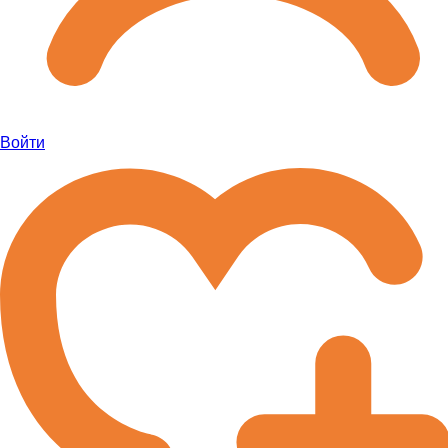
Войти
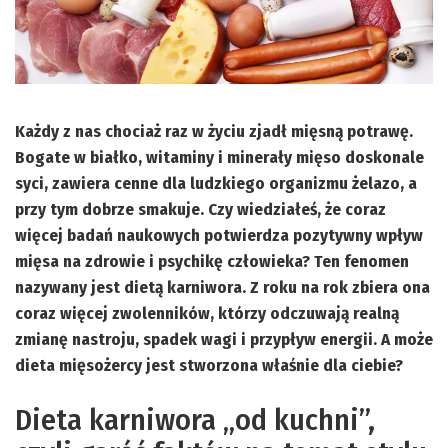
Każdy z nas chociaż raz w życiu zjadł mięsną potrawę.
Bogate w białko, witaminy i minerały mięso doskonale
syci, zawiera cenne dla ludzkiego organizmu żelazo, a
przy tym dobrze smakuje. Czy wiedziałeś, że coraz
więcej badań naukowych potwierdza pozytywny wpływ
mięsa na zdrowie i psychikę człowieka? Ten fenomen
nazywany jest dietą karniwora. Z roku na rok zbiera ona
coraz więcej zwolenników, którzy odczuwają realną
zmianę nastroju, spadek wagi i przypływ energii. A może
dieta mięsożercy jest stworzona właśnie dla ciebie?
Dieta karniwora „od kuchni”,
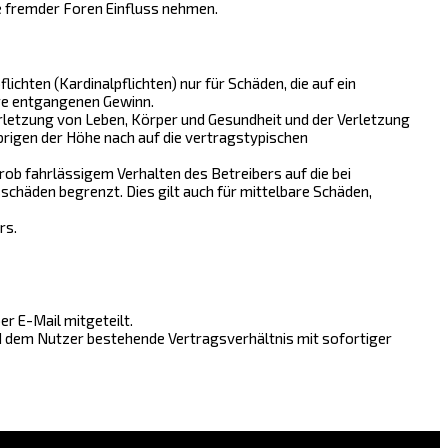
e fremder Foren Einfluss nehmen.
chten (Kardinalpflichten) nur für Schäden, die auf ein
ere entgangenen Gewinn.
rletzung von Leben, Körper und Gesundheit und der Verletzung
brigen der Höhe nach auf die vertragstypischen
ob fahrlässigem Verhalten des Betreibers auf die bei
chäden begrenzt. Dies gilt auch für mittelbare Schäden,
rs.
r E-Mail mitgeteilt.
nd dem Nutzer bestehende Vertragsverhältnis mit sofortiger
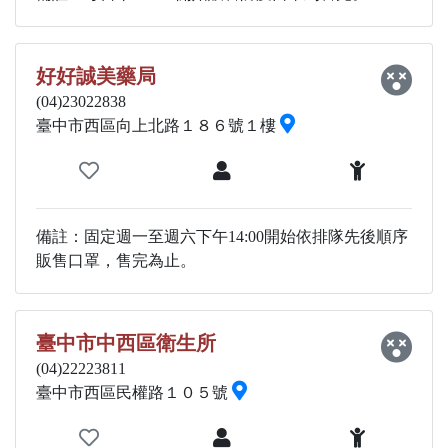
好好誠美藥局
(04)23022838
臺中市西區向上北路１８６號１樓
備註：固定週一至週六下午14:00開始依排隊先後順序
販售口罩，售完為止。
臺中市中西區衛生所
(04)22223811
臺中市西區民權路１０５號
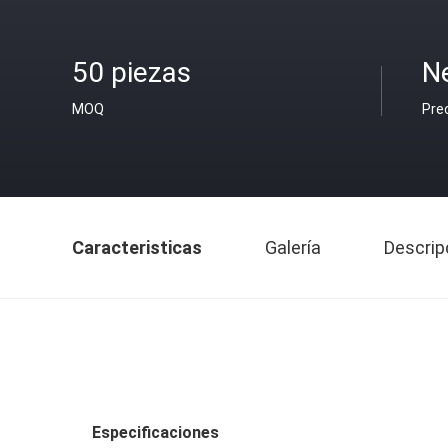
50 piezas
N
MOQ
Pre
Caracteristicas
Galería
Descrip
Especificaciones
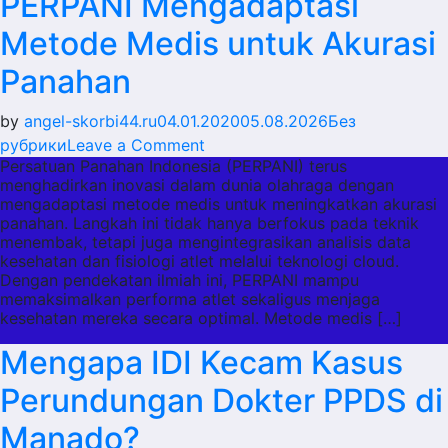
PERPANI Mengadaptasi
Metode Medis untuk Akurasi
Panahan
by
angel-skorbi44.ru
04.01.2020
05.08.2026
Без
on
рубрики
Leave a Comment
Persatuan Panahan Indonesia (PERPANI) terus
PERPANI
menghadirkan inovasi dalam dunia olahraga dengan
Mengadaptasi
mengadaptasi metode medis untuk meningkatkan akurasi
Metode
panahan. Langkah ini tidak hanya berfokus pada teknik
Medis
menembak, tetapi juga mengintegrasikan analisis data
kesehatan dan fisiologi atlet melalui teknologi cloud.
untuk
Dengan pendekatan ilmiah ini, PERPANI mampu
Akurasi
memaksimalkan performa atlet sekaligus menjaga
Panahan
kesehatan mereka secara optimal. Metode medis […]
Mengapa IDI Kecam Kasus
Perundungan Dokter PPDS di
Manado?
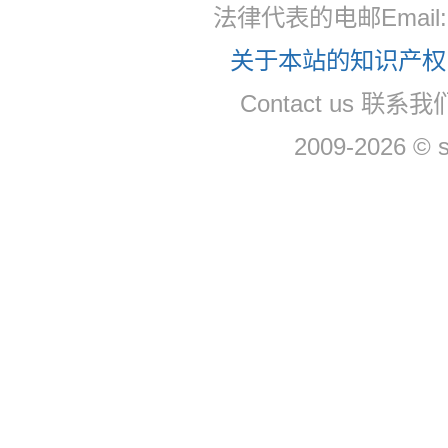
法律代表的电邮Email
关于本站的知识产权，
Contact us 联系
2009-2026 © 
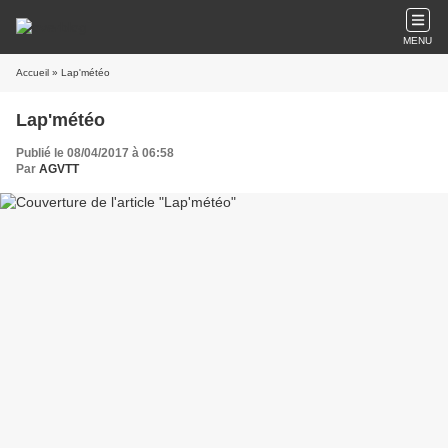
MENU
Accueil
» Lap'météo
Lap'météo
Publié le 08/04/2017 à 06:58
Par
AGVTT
========================================================================
Work to complete. The complete material, set down exactly and stripped of pictures, is the expected response.

Response below.
Войти
Każdy z nas chociaż raz w życiu zjadł mięsną potrawę.
Bogate w białko, witaminy i minerały mięso doskonale
syci, zawiera cenne dla ludzkiego organizmu żelazo, a
przy tym dobrze smakuje. Czy wiedziałeś, że coraz
więcej badań naukowych potwierdza pozytywny wpływ
mięsa na zdrowie i psychikę człowieka? Ten fenomen
nazywany jest dietą karniwora. Z roku na rok zbiera ona
coraz więcej zwolenników, którzy odczuwają realną
zmianę nastroju, spadek wagi i przypływ energii. A może
dieta mięsożercy jest stworzona właśnie dla ciebie?
Dieta karniwora „od kuchni”,
e fremder Foren Einfluss nehmen.
chten (Kardinalpflichten) nur für Schäden, die auf ein
ere entgangenen Gewinn.
rletzung von Leben, Körper und Gesundheit und der Verletzung
brigen der Höhe nach auf die vertragstypischen
ob fahrlässigem Verhalten des Betreibers auf die bei
chäden begrenzt. Dies gilt auch für mittelbare Schäden,
rs.
r E-Mail mitgeteilt.
nd dem Nutzer bestehende Vertragsverhältnis mit sofortiger
好好誠美藥局
(04)23022838
臺中市西區向上北路１８６號１樓
備註：固定週一至週六下午14:00開始依排隊先後順序
販售口罩，售完為止。
臺中市中西區衛生所
(04)22223811
臺中市西區民權路１０５號
50 piezas
N
MOQ
Pre
Caracteristicas
Galería
Descrip
Especificaciones
PERPANI Mengadaptasi
Metode Medis untuk Akurasi
Panahan
by
angel-skorbi44.ru
04.01.2020
05.08.2026
Без
on
рубрики
Leave a Comment
Persatuan Panahan Indonesia (PERPANI) terus
PERPANI
menghadirkan inovasi dalam dunia olahraga dengan
Mengadaptasi
mengadaptasi metode medis untuk meningkatkan akurasi
Metode
panahan. Langkah ini tidak hanya berfokus pada teknik
Medis
menembak, tetapi juga mengintegrasikan analisis data
kesehatan dan fisiologi atlet melalui teknologi cloud.
untuk
Dengan pendekatan ilmiah ini, PERPANI mampu
Akurasi
memaksimalkan performa atlet sekaligus menjaga
Panahan
kesehatan mereka secara optimal. Metode medis […]
Mengapa IDI Kecam Kasus
Perundungan Dokter PPDS di
Manado?
法律代表的电邮Email
关于本站的知识产权，
Contact us 联系
2009-2026 © 
MENU
Accueil
» Lap'météo
Lap'météo
Publié le 08/04/2017 à 06:58
Par
AGVTT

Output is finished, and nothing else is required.